Our research interests

Object-oriented modelling of biological systems

Biological systems are complex, dynamical and riddled with feedback loops. The human mind is not well equipped to understand such systems without the help of mathematical models.

We use Modelica - a free object-oriented acausal modelling language - to develop biological models that are understandable and extensible over multiple scales of time and space.

Our current focus lies on models of the human heart, with the aim to find objective diagnosis criteria for heart diseases.

Computer-aided drug design

Computer-aided drug design (rational drug design) aims to reduce the number of animal experiments needed in drug discovery deriving new medications from computer simulations of potential drug molecules, receptors and enzymes.

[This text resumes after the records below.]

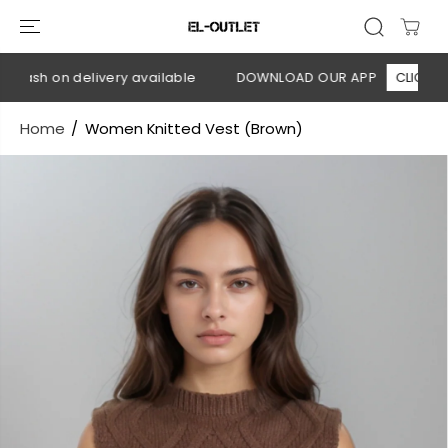
SKIP TO
CONTENT
Cash on delivery available
DOWNLOAD OUR APP
CLICK HERE
Home
Women Knitted Vest (Brown)
SKIP TO
PRODUCT
INFORMATION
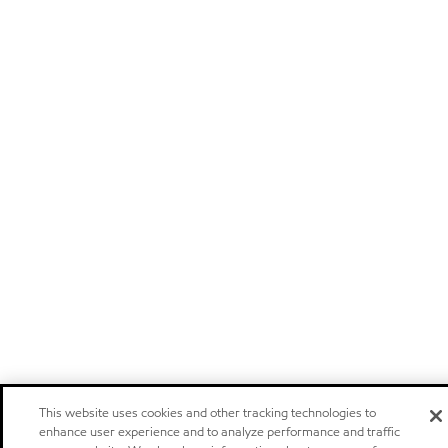
This website uses cookies and other tracking technologies to
enhance user experience and to analyze performance and traffic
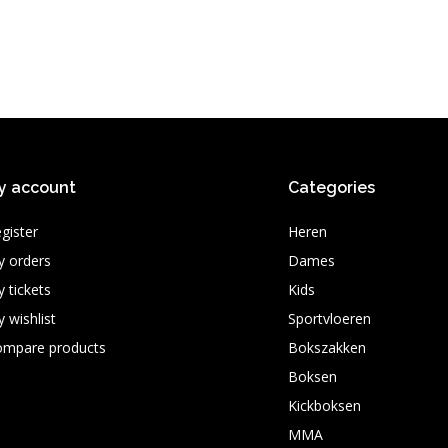
y account
Categories
gister
Heren
 orders
Dames
 tickets
Kids
 wishlist
Sportvloeren
ompare products
Bokszakken
Boksen
Kickboksen
MMA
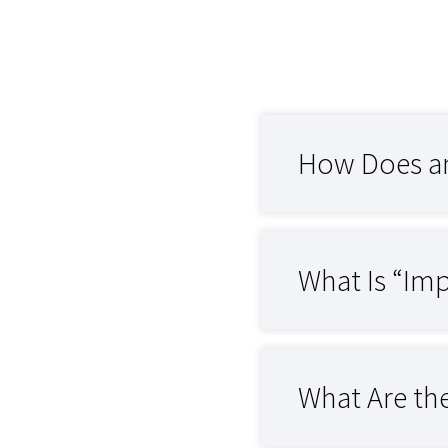
How Does an
What Is “Imp
What Are th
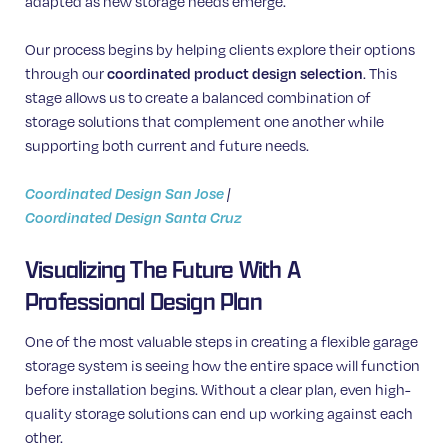
adapted as new storage needs emerge.
Our process begins by helping clients explore their options
through our
coordinated product design selection
. This
stage allows us to create a balanced combination of
storage solutions that complement one another while
supporting both current and future needs.
Coordinated Design San Jose
|
Coordinated Design Santa Cruz
Visualizing The Future With A
Professional Design Plan
One of the most valuable steps in creating a flexible garage
storage system is seeing how the entire space will function
before installation begins. Without a clear plan, even high-
quality storage solutions can end up working against each
other.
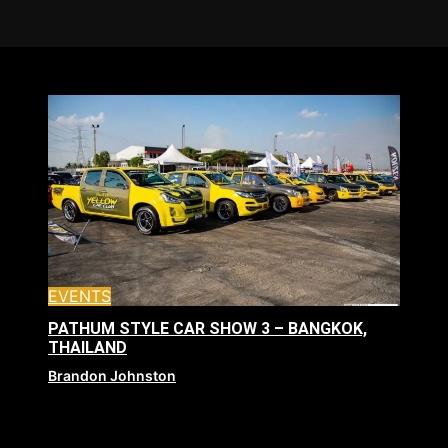
EVENTS
PATHUM STYLE CAR SHOW 3 – BANGKOK,
THAILAND
Brandon Johnston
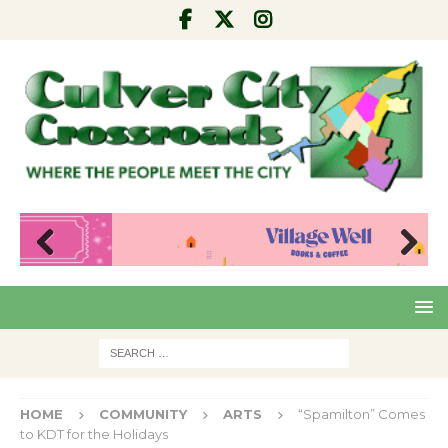
Pre
Nex
viou
t
s
HOME
COMMUNITY
ARTS
“Spamilton” Comes
to KDT for the Holidays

In close collaboration with biotech and pharmaceutical industry, we develop innovative software tools to compare properties of compounds and to predict their potential medical application even before they are synthesised in the laboratory.

Machine learning

Data mining in biology is an extremely challenging task, because datasets are huge, noisy and uncertain.

We develop novel data mining algorithms by combining approaches from artificial intelligence, neural networks, chaos theory and image processing. The methods are applied to biological and clinical data, such as ECG time series, MRI volume data or histopathological slides of cancer tissue, with the aim to improve quality of diagnosis and therapeutic decisions.